Beyond the choice of postgraduate training programme, there is growing recognition that it is vital to strike a balance between clinical services and protected learning time. While work hours are restricted in the current US and US-style residency system, ‘hands-on’ time (particularly in the surgical disciplines) may be reduced.(9,10) The exponential growth of electronic paperwork mandated by new electronic medical records systems worldwide and the concurrent surge in the number of specialist trainees locally have further decreased clinical opportunities for trainees. In an attempt to ensure the welfare of residents as well as patient safety in this environment, several institutions have adopted a night float on-call system. The impact of a night float compared with the traditional overnight on-call system has been studied by Low et al(11) in relation to the sleep quality and fatigue rates of residents, with some surprising results. It is clear that we will have to work out a system that protects both patients and trainees from fatigued residents while ensuring optimal clinical training in a complex environment. It will not be easy, but studies like these are important and necessary steps.

Lastly, more resources have been channelled into equipping educators. The annual Asia Pacific Medical Education Conference and the Master of Health Professions Education Singapore and Centre for Medical Education programmes are among the few available local platforms. Increasingly, we are seeing more innovative methods of teaching. Flipped classrooms, augmented reality and gamification are among the most prominent – but whether these translate into better teaching outcomes requires further in-depth studies.(1)

It has been argued that beyond pedagogical sophistication, the individual qualities of the students and trainees are more important. It is thus reassuring that Lean et al(12) have suggested that NUS Year 4 medical students are more likely to have the desired traits of a doctor compared with students from other faculties. The challenge is to nurture and maximise the potential of these future doctors, and to sustain their passion in medicine through the long and rigorous medical training journey.

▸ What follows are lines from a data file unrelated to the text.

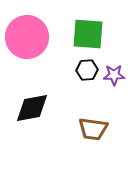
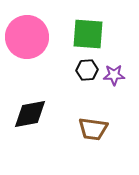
black diamond: moved 2 px left, 6 px down
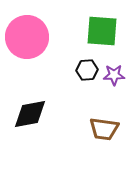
green square: moved 14 px right, 3 px up
brown trapezoid: moved 11 px right
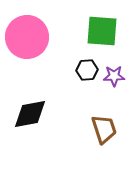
purple star: moved 1 px down
brown trapezoid: rotated 116 degrees counterclockwise
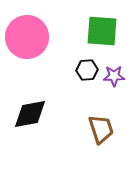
brown trapezoid: moved 3 px left
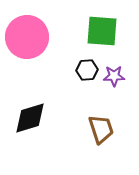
black diamond: moved 4 px down; rotated 6 degrees counterclockwise
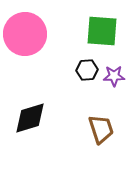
pink circle: moved 2 px left, 3 px up
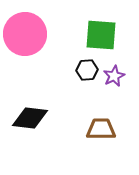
green square: moved 1 px left, 4 px down
purple star: rotated 25 degrees counterclockwise
black diamond: rotated 24 degrees clockwise
brown trapezoid: rotated 72 degrees counterclockwise
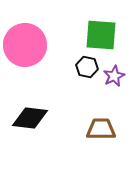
pink circle: moved 11 px down
black hexagon: moved 3 px up; rotated 15 degrees clockwise
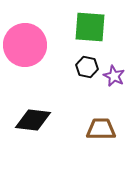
green square: moved 11 px left, 8 px up
purple star: rotated 20 degrees counterclockwise
black diamond: moved 3 px right, 2 px down
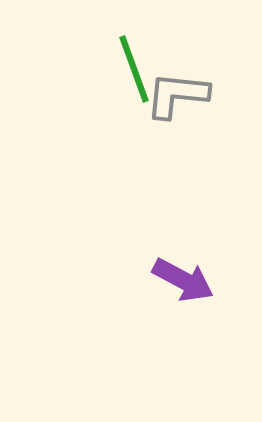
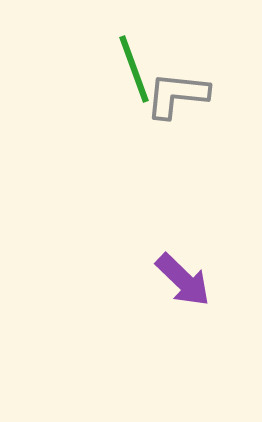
purple arrow: rotated 16 degrees clockwise
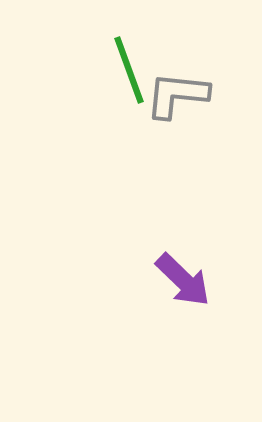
green line: moved 5 px left, 1 px down
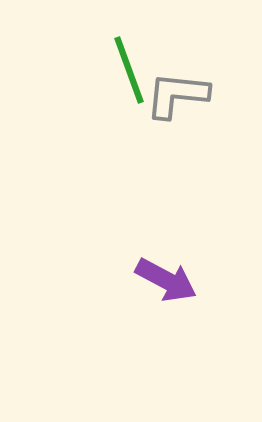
purple arrow: moved 17 px left; rotated 16 degrees counterclockwise
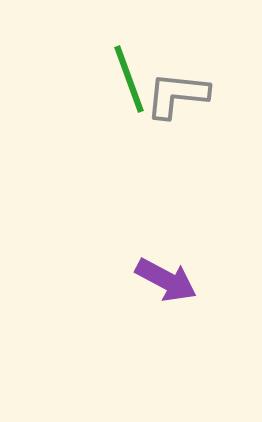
green line: moved 9 px down
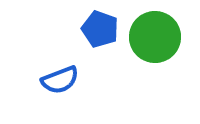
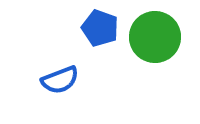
blue pentagon: moved 1 px up
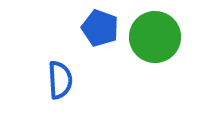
blue semicircle: rotated 72 degrees counterclockwise
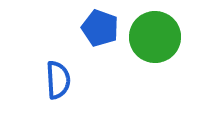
blue semicircle: moved 2 px left
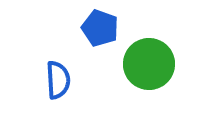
green circle: moved 6 px left, 27 px down
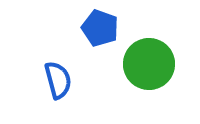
blue semicircle: rotated 12 degrees counterclockwise
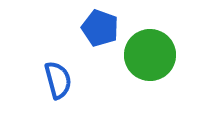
green circle: moved 1 px right, 9 px up
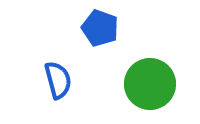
green circle: moved 29 px down
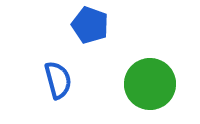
blue pentagon: moved 10 px left, 3 px up
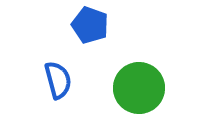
green circle: moved 11 px left, 4 px down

The original research articles in this issue provide small but critical insights into the impact of the many changes in medical education in Singapore. There are certainly many more initiatives in place in the different medical schools that need to be critically evaluated. Singapore has just only stepped through the looking glass into the complex world of medical education for the 21st century. The Singapore brand name is strong in many fields, especially education, and perhaps now is the time to develop a robust and holistic Singaporean postgraduate medical education system that incorporates some of the best elements from across the world with local evidence-based innovations. As we do so (and it seems inevitable that we will), it is vital that we constantly evaluate the changes made using the vast quantities of data collected(13) so that we can respond dynamically to the rapidly evolving global medical education scene.